Ja, habe sicher einige 100 verbaut und konfiguriert.
>
> Neu sind die Dinger ziemlich teuer (ab 1000,-), gebraucht gibt es sie ab
> ca. 100,-
Tja 100 Euro Edelschrott, haben einen ganze Gittebox voll entsorgt, weil 
die alten Terminals keine Zulassung mehr haben und gegen neue getauscht 
werden.

Kannst Dir mal ausrechnen, was solche Umrüstungen Tankstellenbesitzer 
mit Tankautomaten gekostet haben...

>
> Das Problem ist, dass diese Reader ja aus Sicheheitsgründen gut
> gekapselt sind und ziemlich selbständig arbeiten. Lediglich den zu
> bestätigenden Betrag kann man dokumentiert z.B. über Seriell einspielen.
Das ist auch Sinn und Zweck der Übung.


>
> Und dann der Zahlungsdienstleister. Wie geht das bei einem gebrauchten
> Gerät, kann man die Anbindung an die Bank bzw. einen Dienstleister
> irgendwie selber konfigurieren, Server und Passworte eintragen?
Du kannst da sogut wie garnix konfigueriern, die Firmware ist für den 
jeweiligen Provider fix.

Frank E. schrieb:
> Nachtrag:
>
> Da wäre noch die Idee, eines der - auch neu - wesentlich preiswerteren
> EC-Terminals mit Kassenanschluss (zur Vorgabe des Zahlbetrages) für den
> Ladentisch so hinter einer Plastik/Metall-Konstruktion zu verbauen, dass
> der Kunde nur noch den Kartenschlitz, die Zifferntasten und
> Abbruch/Bestätigungstaste erreichen kann.
Genau das machst mal, die haben keine Zulassung für den Outdoorbetrieb 
und wenn da dann was passiert, dann bist Du sowas von dran...
>
> Das sollte mit einer gelaserten Metallplatte und ein paar "Blenden" aus
> dem 3D-Drucker durchaus möglich sein ...
Darum sieht man solche Lösungen überall?

Das ist kein MC-Donald's SB-Automat, ein Waschautomat steht draußen ohne 
Aufsicht,


Frank E. schrieb:
> Sowas ist gemeint:
> https://www.telecash.de/produkte-services/terminals/automaten/opp-c60/
>
> Aber eben nicht gerade preiswert.
Nöm die verdienen so Ihr Geld
>
> Der Automat soll für eine Selbstbedienungs-Autowaschanlage nach
> Programmwahl und Bezahlung Zettel ("Coupons") mit Zifferncodes
> auswerfen. Natürlich gibt es auch vom Herstller der Waschanlage einen
> Automaten, der kostet aber schlappe 17.000,- und bindet den Betreiber an
> einen Bezahldinst, der 2,5% abzockt.
Naja Du machst ja bekanntlich alles aus Nächstenliebe...

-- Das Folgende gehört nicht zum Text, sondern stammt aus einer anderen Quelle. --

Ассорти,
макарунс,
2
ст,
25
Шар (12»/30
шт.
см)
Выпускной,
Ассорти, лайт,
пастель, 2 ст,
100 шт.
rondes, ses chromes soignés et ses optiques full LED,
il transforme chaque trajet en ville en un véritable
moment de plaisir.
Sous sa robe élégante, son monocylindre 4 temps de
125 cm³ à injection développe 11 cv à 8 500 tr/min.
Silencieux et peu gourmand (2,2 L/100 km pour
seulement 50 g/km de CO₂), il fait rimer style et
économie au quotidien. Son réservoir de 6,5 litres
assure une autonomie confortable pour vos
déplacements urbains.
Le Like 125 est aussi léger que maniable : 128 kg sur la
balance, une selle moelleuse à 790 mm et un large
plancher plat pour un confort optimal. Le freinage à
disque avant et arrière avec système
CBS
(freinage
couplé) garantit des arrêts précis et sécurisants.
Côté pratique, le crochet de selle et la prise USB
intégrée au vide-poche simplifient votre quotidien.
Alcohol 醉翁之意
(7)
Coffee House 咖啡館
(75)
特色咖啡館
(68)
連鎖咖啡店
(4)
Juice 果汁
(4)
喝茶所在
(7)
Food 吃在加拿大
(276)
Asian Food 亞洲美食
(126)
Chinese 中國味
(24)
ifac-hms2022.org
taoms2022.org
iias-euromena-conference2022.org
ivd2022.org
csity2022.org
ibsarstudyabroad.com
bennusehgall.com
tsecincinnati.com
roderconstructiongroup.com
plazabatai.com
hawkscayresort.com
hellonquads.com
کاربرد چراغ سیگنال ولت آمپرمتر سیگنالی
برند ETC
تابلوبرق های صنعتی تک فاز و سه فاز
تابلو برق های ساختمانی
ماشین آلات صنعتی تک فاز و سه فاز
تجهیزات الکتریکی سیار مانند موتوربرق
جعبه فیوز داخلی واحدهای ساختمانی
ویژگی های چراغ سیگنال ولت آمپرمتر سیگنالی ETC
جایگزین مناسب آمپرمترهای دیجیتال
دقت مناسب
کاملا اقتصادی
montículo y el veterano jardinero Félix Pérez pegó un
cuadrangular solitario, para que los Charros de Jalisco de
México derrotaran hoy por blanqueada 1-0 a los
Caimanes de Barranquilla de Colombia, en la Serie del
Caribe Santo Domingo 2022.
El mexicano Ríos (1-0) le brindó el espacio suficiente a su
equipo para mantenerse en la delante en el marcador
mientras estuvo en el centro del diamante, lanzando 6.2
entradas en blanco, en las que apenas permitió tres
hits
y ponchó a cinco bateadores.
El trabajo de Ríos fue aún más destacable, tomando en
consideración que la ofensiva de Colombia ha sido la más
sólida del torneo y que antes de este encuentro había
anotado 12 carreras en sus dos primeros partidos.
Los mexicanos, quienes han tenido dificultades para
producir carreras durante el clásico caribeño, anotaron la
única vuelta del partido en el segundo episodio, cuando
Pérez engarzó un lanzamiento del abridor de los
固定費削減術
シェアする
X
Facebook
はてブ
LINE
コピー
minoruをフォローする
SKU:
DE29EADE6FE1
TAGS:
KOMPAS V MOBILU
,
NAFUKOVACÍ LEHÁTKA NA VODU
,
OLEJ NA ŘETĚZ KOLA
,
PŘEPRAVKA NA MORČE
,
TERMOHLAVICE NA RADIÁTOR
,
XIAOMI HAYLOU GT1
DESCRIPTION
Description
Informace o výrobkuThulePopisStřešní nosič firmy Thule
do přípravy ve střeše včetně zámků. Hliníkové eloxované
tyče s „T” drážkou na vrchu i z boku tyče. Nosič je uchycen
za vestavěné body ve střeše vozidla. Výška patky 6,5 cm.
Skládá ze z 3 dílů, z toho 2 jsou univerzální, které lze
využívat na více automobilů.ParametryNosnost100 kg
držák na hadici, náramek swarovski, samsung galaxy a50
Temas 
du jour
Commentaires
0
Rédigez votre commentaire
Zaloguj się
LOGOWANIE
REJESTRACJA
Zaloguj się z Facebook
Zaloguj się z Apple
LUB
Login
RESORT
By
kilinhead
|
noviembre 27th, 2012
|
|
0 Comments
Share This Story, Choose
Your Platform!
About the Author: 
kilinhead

Die müssen halt auch Entwickeln und haben Kosten.
>
> Also sieht man sich nach Alternativen um, von denen Selberbauen eine
> ist: Ein MC mit Display, einige vandalenfeste Taster zur Wahl des
> Wachprogrammes, ein Bondrucker und der (gebrauchte) EC-Reader in einem
> Edelstahl-Gehäuse vom Örtlichen Metallbauer kommen zusammen auf weniger
> als 1000,-
Jaja und Du arbeitest für lau und die ganze Implementierung und 
Zertifizierung machst Du auch umsonst.

Träum mal weiter.

Wenn ein stinknormaler Handwerker irgendwo 8h werkelt, dann kostet das 
allein zw. 400 und 500 Euro.


>
> Bleibt das Problem der Konfiguration/Anbindung des (gebrauchten)
> Kartenlesers ...
Siehe ganz oben.


Ich finde es immer wieder interessant, wie Du Projekte an Land ziehtst, 
von denen Du keine Ahnung hast und dan im Forum nach Hilfe fragst.

Sei es VPN zw. zwei FritzBoxen, Telefonanlagen, sonstiges Netzwerk und 
nun ganz neu SB-Automaten.

Wie soll das funktionieren, wenn der Kunde ein Problem hat und Du den 
Automaten selbst gebastelt hast?

Mein Tipp mach dich nicht unglücklich, lass die Finger davon.

von Klonophon (Gast)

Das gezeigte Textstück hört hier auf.